Fixing any aspect of the NESI – liquidity, commercial, technical, manpower optimisation will be a mirage if policy instruments are based on  assumptions, sentiments, or fragmented interventions. The crystallization of a successful NESI requires full visibility into the entire value chain – from gas supply and generation to transmission and distribution through the engagement of accurate, real-time data, so that stakeholders are not left navigating blind spots, making decisions that lack precision and impact. Data is not merely about crunching numbers; it is about generating ideas, revealing patterns, and enabling insight-driven actions. In today’s energy landscape, data is the most powerful problem solver. It empowers utilities to optimize operations, regulators to enforce accountability, and investors to make informed commitments. Data has emerged as a defining force of the 21st century – a true superpower across industries and disciplines. From oil and gas exploration, where seismic data guides drilling decisions, to modern warfare, where intelligence and real-time analytics shape strategy, data has transformed how we understand and act on the world around us. 

It played a pivotal role in fighting COVID-19, enabling contact tracing, vaccine development, and resource allocation. In combating air pollution, data from sensors and satellites inform policy and public health interventions. In navigation, it powers GPS systems and autonomous vehicles. In agriculture, it drives precision farming, optimizing yields and resource use. And in utilities, especially the electricity sector, data enables grid stability, loss reduction, and customer engagement. Data is not just about numbers – it’s about insight, foresight, and action. It is the invisible infrastructure behind innovation, resilience, and progress.

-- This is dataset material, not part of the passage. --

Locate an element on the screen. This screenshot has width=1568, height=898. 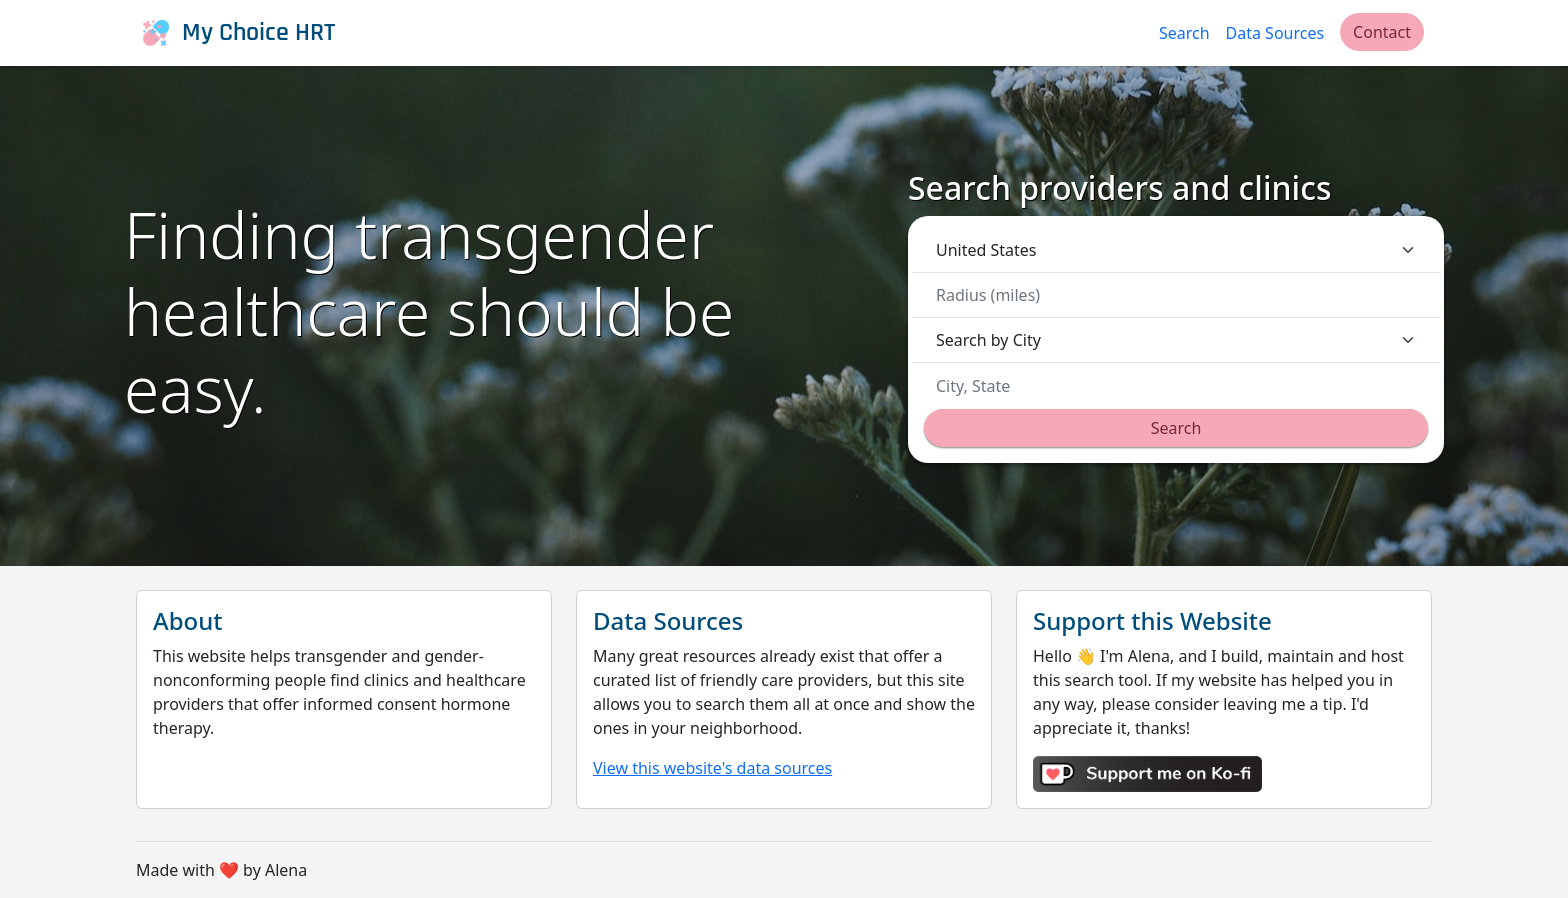
View this website's data sources is located at coordinates (712, 768).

For a passionate advocate of a data-driven NESI transformation, it is imperative that the DisCos- the financial engine of the NESI, begin to fully harness the vast volumes of data generated. Not speculative or manipulated data but real-time and reliable data captured every second, every minute, and every hour across their operational landscape through robust and reliable communication platforms. In the view of Sherlock Holmes, “it is a capital mistake to theorize before one has data” 


These data, when captured through a robust and reliable communication infrastructure, hold the key to unlocking the financial stability the sector so desperately needs. From real-time consumption patterns and network performance to customer behavior and loss detection, data offers actionable insights that can drive smarter billing, reduce non-technical losses, targeted investments, operational efficiency, and ultimately, revenue assurance.
The DisCos generate vast amount of operational data, with meter data serving as a critical starting point for revenue protection and optimization of operations. To fully harness this potential, DisCos must invest not only in smart meters but in truly world class communication infrastructure and advanced analytics. The recent smart metering initiatives by the Federal Government, while a step in the right direction, have largely lacked the strategic coherence of a national policy framework.

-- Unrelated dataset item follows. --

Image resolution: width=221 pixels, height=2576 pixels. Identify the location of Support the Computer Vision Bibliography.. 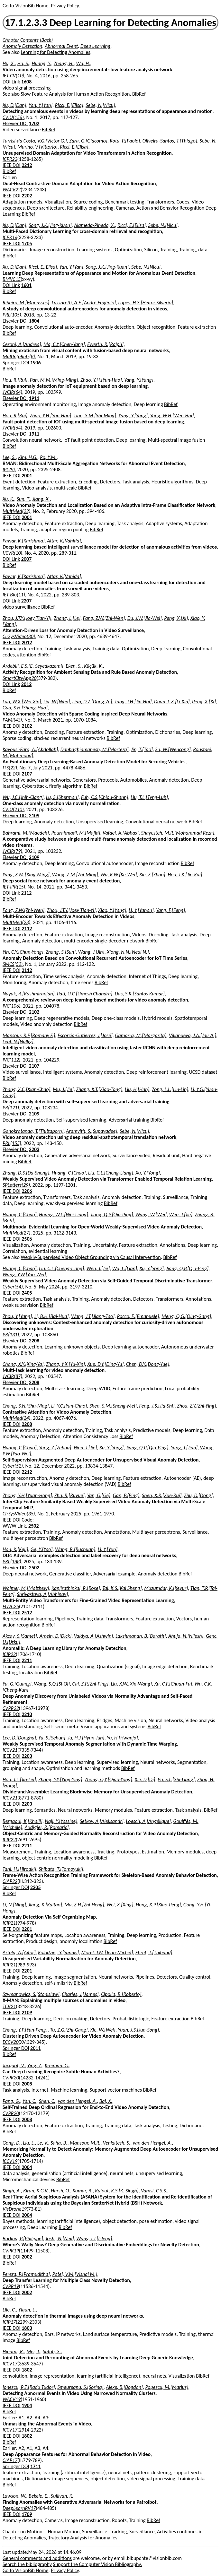
(97, 2564).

Successive administrations have treated smart metering as a tool to bridge the metering gap, rather than as a strategic instrument for financial transformation within the Nigeria Electricity Supply Industry (NESI).


A well-planned smart meter rollout, underpinned by a robust and reliable communication platform for acquiring real-time data, has the potential to do far more than just count kilowatt-hours. It can help: Reduce non-technical losses significantly, Optimize operational efficiency, Improve customer service experience, Enhance energy efficiency, and Reinforce revenue assurance.


If  DisCos are to become the financial engine of NESI, they must begin to treat data not as a byproduct of operations, but as a strategic asset – one that can unlock liquidity, restore investor confidence, and drive sustainable growth across the sector. “Data is light in a dark room”.